▶ **DATA UNDER STUDY**:

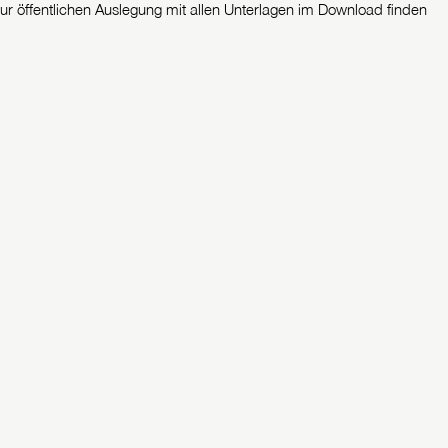
r öffentlichen Auslegung mit allen Unterlagen im Download finden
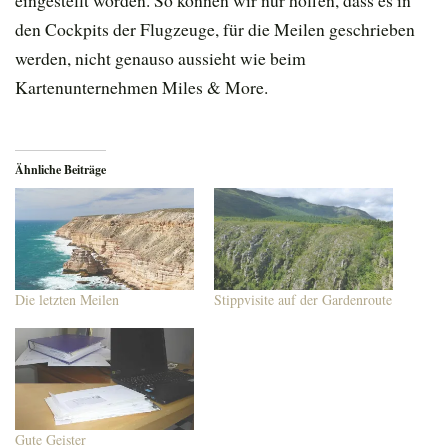
eingestellt worden. So können wir nur hoffen, dass es in
den Cockpits der Flugzeuge, für die Meilen geschrieben
werden, nicht genauso aussieht wie beim
Kartenunternehmen Miles & More.
Ähnliche Beiträge
Die letzten Meilen
Stippvisite auf der Gardenroute
Gute Geister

▶ **WORK ORDER**: From the line that holds "den Cockpits der" down to the last line of the material, copy every line exactly and add nothing.

▶ **EXERCISE OUTPUT**:
den Cockpits der Flugzeuge, für die Meilen geschrieben
werden, nicht genauso aussieht wie beim
Kartenunternehmen Miles & More.
Ähnliche Beiträge
Die letzten Meilen
Stippvisite auf der Gardenroute
Gute Geister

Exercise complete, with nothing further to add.